Les Français plébiscitent leurs infirmières
Guy Vallancien doit être content ! Cela fait des années que le créateur de CHAM se bat pour que les infirmières aient davantage de responsabilités. Et voilà qu’un sondage confirme que les Français y sont également favorables – à une très largement majorité même. Reprenons.
CHAM, c’est un peu le « Davos de la santé » française qui se tient depuis dix ans à Chamonix, et où j’ai eu le plaisir d’animer la semaine dernière une table ronde consacrée aux territoires de santé. Le sondage en question, c’est l’enquête Ipsos menée dans six pays européens dévoilée à cette occasion. Et le combat de Guy Vallancien, c’est celui des « délégations de compétence ». Une formule bien techno, mais qui repose sur un postulat à la fois ambitieux et séduisant : si chaque acteur de soins monte en expertise et en qualification, c’est l’ensemble du système qui en bénéficiera. Et, donc, l’ensemble des usagers de santé.
Des exemples concrets ? Une aide-soignante pourrait effectuer certaines tâches dévolues aux infirmières (prendre la tension) ; un pharmacien, celles dévolues aux médecins (pratiquer des vaccinations) : un généraliste, celles dévolues aux spécialistes (lire un électrocardiogramme d’effort). Bref, il suffirait que chacun accepte de « lâcher » une partie de son pré-carré et se concentre sur ce qu’il sait faire de mieux pour que tous gagnent en professionnalisme. Mais ça, c’est sur le papier. Car dans la réalité « ça » renâcle de bien des côtés, sur le mode « ce qui est à moi reste à moi et ce qui est à toi est négociable » – comme ces syndicats de médecins hurlant à l’idée que des pharmaciens délivrent des médicaments sur ordonnance sans ordonnance...

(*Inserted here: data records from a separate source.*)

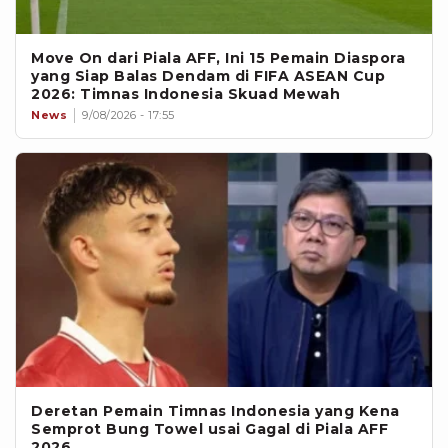
Move On dari Piala AFF, Ini 15 Pemain Diaspora
yang Siap Balas Dendam di FIFA ASEAN Cup
2026: Timnas Indonesia Skuad Mewah
News
9/08/2026 - 17:55
Deretan Pemain Timnas Indonesia yang Kena
Semprot Bung Towel usai Gagal di Piala AFF
2026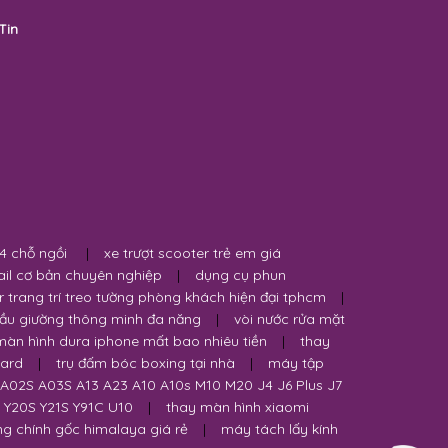
Tin
 4 chỗ ngồi
|
xe trượt scooter trẻ em giá
ail cơ bản chuyên nghiệp
|
dụng cụ phun
r trang trí treo tường phòng khách hiện đại tphcm
|
đầu giường thông minh đa năng
|
vòi nước rửa mặt
màn hình dura iphone mất bao nhiêu tiền
|
thay
uard
|
trụ đấm bóc boxing tại nhà
|
máy tập
A02S A03S A13 A23 A10 A10s M10 M20 J4 J6 Plus J7
S Y20S Y21S Y91C U10
|
thay màn hình xiaomi
ng chính gốc himalaya giá rẻ
|
máy tách lấy kính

Un archaïsme d’autant plus regrettable qu’à en croire les personnes interrogées par Ispos, cette délégation de compétences est largement plébiscitée par les Français. Ainsi, 82% d’entre eux sont favorables à qu’une infirmière prescrive des analyses médicales et des radiographies. C’est plus que la moyenne européenne (70%), et beaucoup plus que l’Allemagne (56%). Même enthousiasme à ce qu’elle prescrive des traitements médicaux « pour des soins courants » : les ¾ des français disent oui, contre les 2/3 des Européens et la moitié seulement des Italiens. Et c’est oui encore à la possibilité de réaliser de petits actes chirurgicaux pour 57% des Français (dont 22% de « tout à fait d’accord », le chiffre le plus élevé de toute l’Europe).
Ca tombe bien : l’Organisation mondiale de la santé (OMS) a justement décrété 2020, « année des infirmières », a rappelé Agnès Buzyn lors de cette édition de CHAM. Interrogée par Guy Vallancien, la ministre de la Santé a d’ailleurs vanté la montée en charge des « IPA » (pour « infirmière en pratiques avancées ») à l’hôpital, et promis que ces IPA arriveraient « prochainement » dans les services d’urgences.
Signe d’apaisement, message politique envoyé aux personnels soignants ? Agnès Buzyn a tenu à ajouter qu’à l’hôpital justement, on était « allés trop loin dans la gouvernance » et qu’il fallait dorénavant « se recentrer sur les projets médicaux et pas sur les priorités administratives ou financières ». Une chose est sûre en tout cas, c’est que dès qu’il s’agit de préserver notre système de santé, les Français se sentent concernés et ils sont prêts à endosser leurs responsabilités. La preuve : deux personnes sur trois accepteraient de faire partie d’un conseil d’administration d’un établissement de soins. Sur toutes ces questions, les citoyens sont donc bien plus ouverts que ne le clament les médecins. Et bien plus matures que ne le pensent les décideurs. Il serait temps d’en prendre acte.